Rogers says that, in a few short months, the discussion groups have “snowballed. Partnerships are developing, intergenerational opportunities are happening. It’s been an incredibly inspiring experience.” The meetings focus on “the resilience that comes out of vulnerability,” he says. “Our goal is that, after every conversation, we will leave empowered with positive thoughts.”

After all, “We need each other,” he says. “We all experience loss; we grieve in many ways for many things.”
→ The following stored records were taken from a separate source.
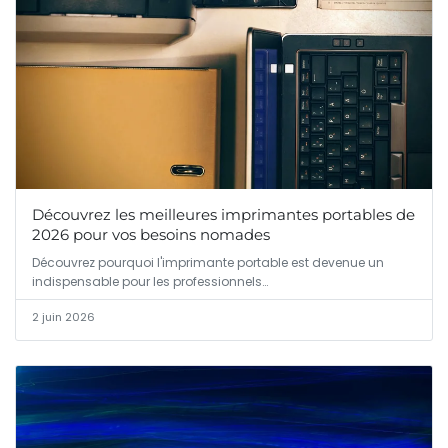
Découvrez les meilleures imprimantes portables de
2026 pour vos besoins nomades
Découvrez pourquoi l'imprimante portable est devenue un
indispensable pour les professionnels…
2 juin 2026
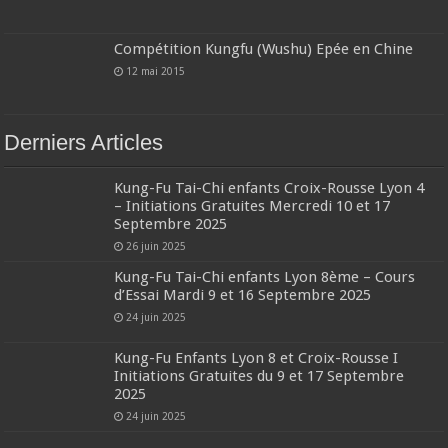
Compétition Kungfu (Wushu) Epée en Chine
12 mai 2015
Derniers Articles
Kung-Fu Tai-Chi enfants Croix-Rousse Lyon 4
– Initiations Gratuites Mercredi 10 et 17
Septembre 2025
26 juin 2025
Kung-Fu Tai-Chi enfants Lyon 8ème – Cours
d’Essai Mardi 9 et 16 Septembre 2025
24 juin 2025
Kung-Fu Enfants Lyon 8 et Croix-Rousse I
Initiations Gratuites du 9 et 17 Septembre
2025
24 juin 2025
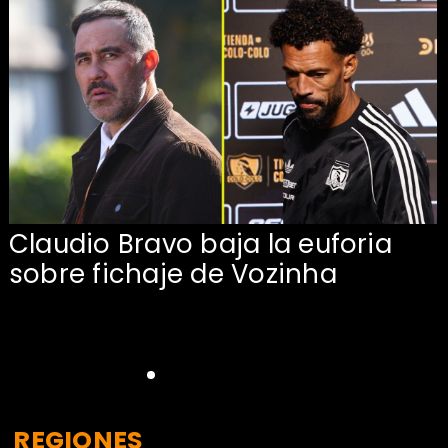
Claudio Bravo baja la euforia
sobre fichaje de Vozinha
REGIONES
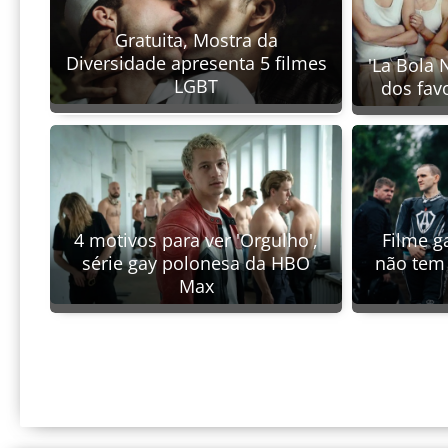
Gratuita, Mostra da
Diversidade apresenta 5 filmes
'La Bola 
LGBT
dos fav
4 motivos para ver 'Orgulho',
Filme ga
série gay polonesa da HBO
não tem 
Max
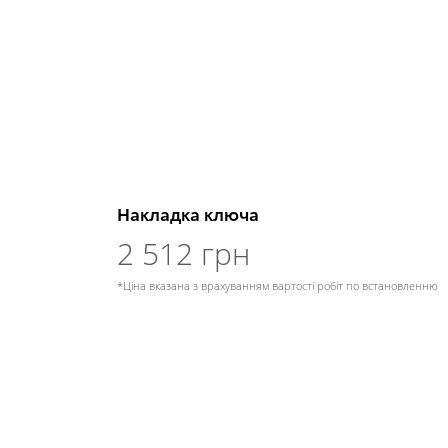
Накладка ключа
2 512 грн
*Ціна вказана з врахуванням вартості робіт по встановленню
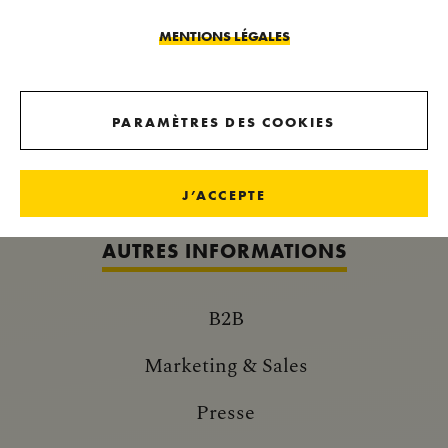
MENTIONS LÉGALES
NOUVEAUTÉS IMPÉRIALES
PARAMÈTRES DES COOKIES
NEWSLETTER
J’ACCEPTE
AUTRES INFORMATIONS
B2B
Marketing & Sales
Presse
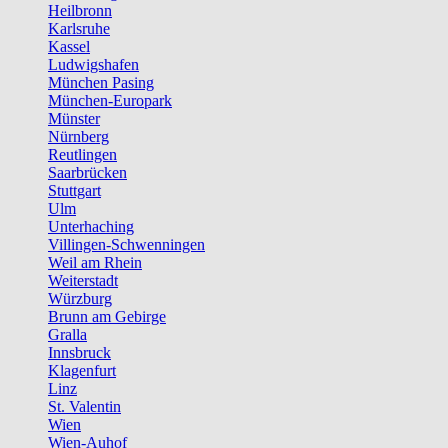
Heilbronn
Karlsruhe
Kassel
Ludwigshafen
München Pasing
München-Europark
Münster
Nürnberg
Reutlingen
Saarbrücken
Stuttgart
Ulm
Unterhaching
Villingen-Schwenningen
Weil am Rhein
Weiterstadt
Würzburg
Brunn am Gebirge
Gralla
Innsbruck
Klagenfurt
Linz
St. Valentin
Wien
Wien-Auhof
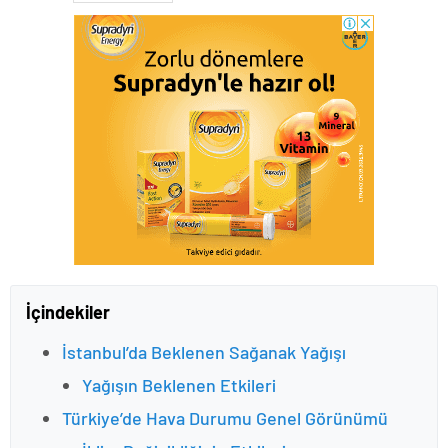
İçindekiler
İstanbul’da Beklenen Sağanak Yağışı
Yağışın Beklenen Etkileri
Türkiye’de Hava Durumu Genel Görünümü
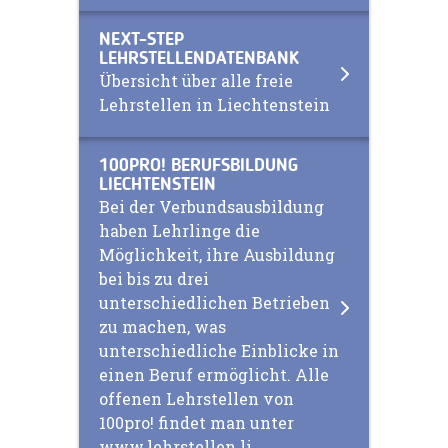
NEXT-STEP
LEHRSTELLENDATENBANK
Übersicht über alle freie
Lehrstellen in Liechtenstein
100PRO! BERUFSBILDUNG
LIECHTENSTEIN
Bei der Verbundsausbildung
haben Lehrlinge die
Möglichkeit, ihre Ausbildung
bei bis zu drei
unterschiedlichen Betrieben
zu machen, was
unterschiedliche Einblicke in
einen Beruf ermöglicht. Alle
offenen Lehrstellen von
100pro! findet man unter
www.lehrstellen.li.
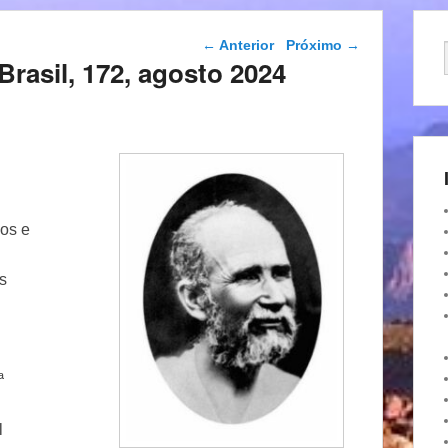
Navegação das
←
Anterior
Próximo
→
postagens
Brasil, 172, agosto 2024
hos e
s
ª
l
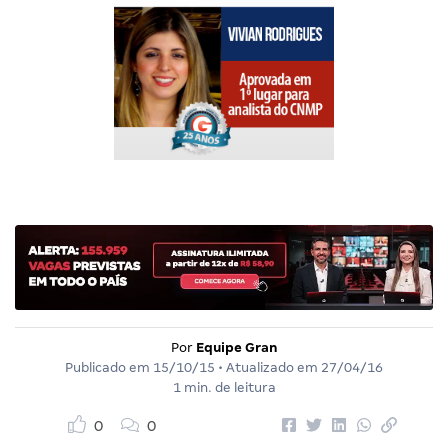
Por
Equipe Gran
Publicado em
15/10/15
• Atualizado em
27/04/16
1 min. de leitura
0
0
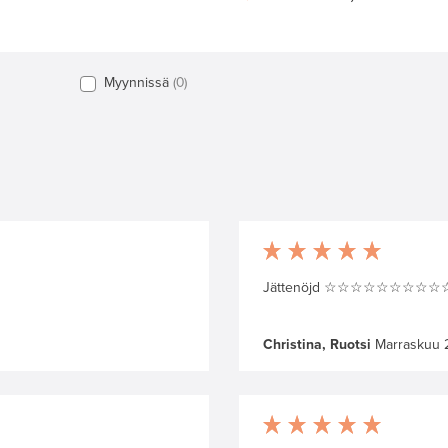
Myynnissä
0
Jättenöjd ☆☆☆☆☆☆☆☆
Christina, Ruotsi
Marraskuu 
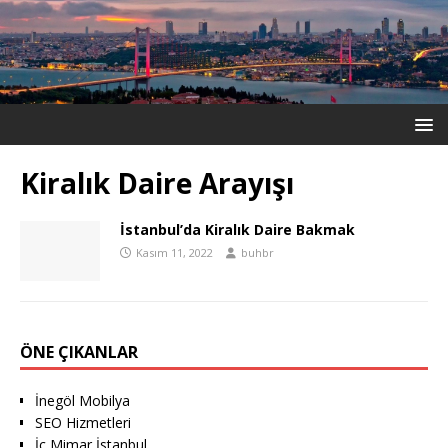
Kiralık Daire Arayışı
İstanbul’da Kiralık Daire Bakmak
Kasım 11, 2022
buhbr
ÖNE ÇIKANLAR
İnegöl Mobilya
SEO Hizmetleri
İç Mimar İstanbul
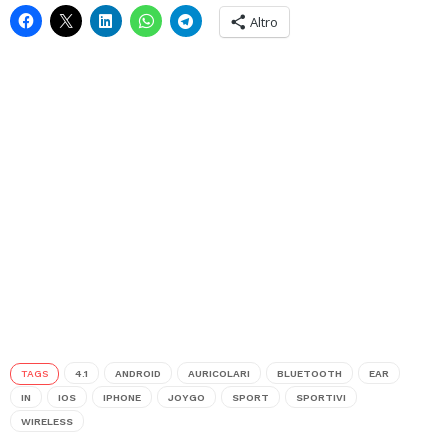
Altro
TAGS
4.1
ANDROID
AURICOLARI
BLUETOOTH
EAR
IN
IOS
IPHONE
JOYGO
SPORT
SPORTIVI
WIRELESS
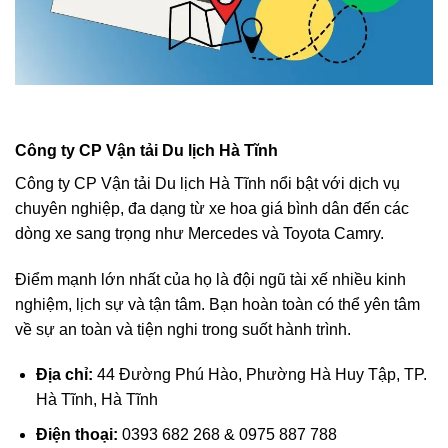
Công ty CP Vận tải Du lịch Hà Tĩnh
Công ty CP Vận tải Du lịch Hà Tĩnh nổi bật với dịch vụ
chuyên nghiệp, đa dạng từ xe hoa giá bình dân đến các
dòng xe sang trọng như Mercedes và Toyota Camry.
Điểm mạnh lớn nhất của họ là đội ngũ tài xế nhiều kinh
nghiệm, lịch sự và tận tâm. Bạn hoàn toàn có thể yên tâm
về sự an toàn và tiện nghi trong suốt hành trình.
Địa chỉ:
44 Đường Phú Hào, Phường Hà Huy Tập, TP.
Hà Tĩnh, Hà Tĩnh
Điện thoại:
0393 682 268 & 0975 887 788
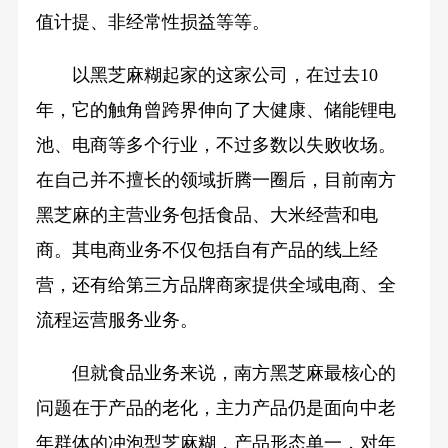
值计提、非经常性损益等等。
以黑芝麻糊起家的这家公司，在过去10
年，它的触角曾跨界伸向了大健康、储能锂电
池、电商等多个行业，不过多数以失败收场。
在自己并不擅长的领域折腾一圈后，目前南方
黑芝麻的主营业务包括食品、大米经营和电
商。其电商业务不仅包括自有产品的线上经
营，还有给第三方品牌商家提供全域电商、全
流程运营服务业务。
但就食品业务来说，南方黑芝麻最核心的
问题在于产品的老化，主力产品仍是面向中老
年群体的冲泡型芝麻糊，产品形态单一，对年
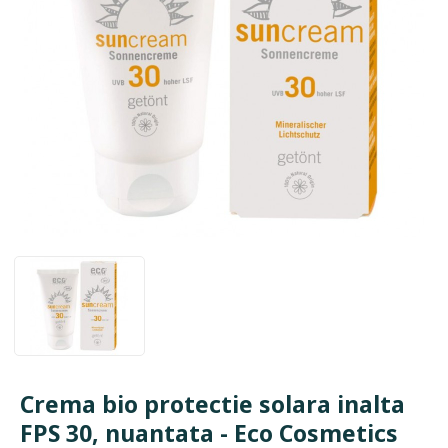
Crema bio protectie solara inalta
FPS 30, nuantata - Eco Cosmetics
The LGBTQ discussion group meets the second Wednesday of each month, and the loss and grief support group meets every Tuesday—both at the Sarasota Friendship Center at 1888 Brother Geenen Way. 

Come Together

Local Resources

Prime Timers Worldwide, a social group for gay and bisexual men 21 years and older, has a local chapter; primetimersww.com and [email protected].

CAN Community Health (formerly Community AIDS Network) convenes separate men’s and women’s support groups for people with HIV; cancommunityhealth.org.

Several area churches and synagogues have social clubs for their LGBTQ congregants.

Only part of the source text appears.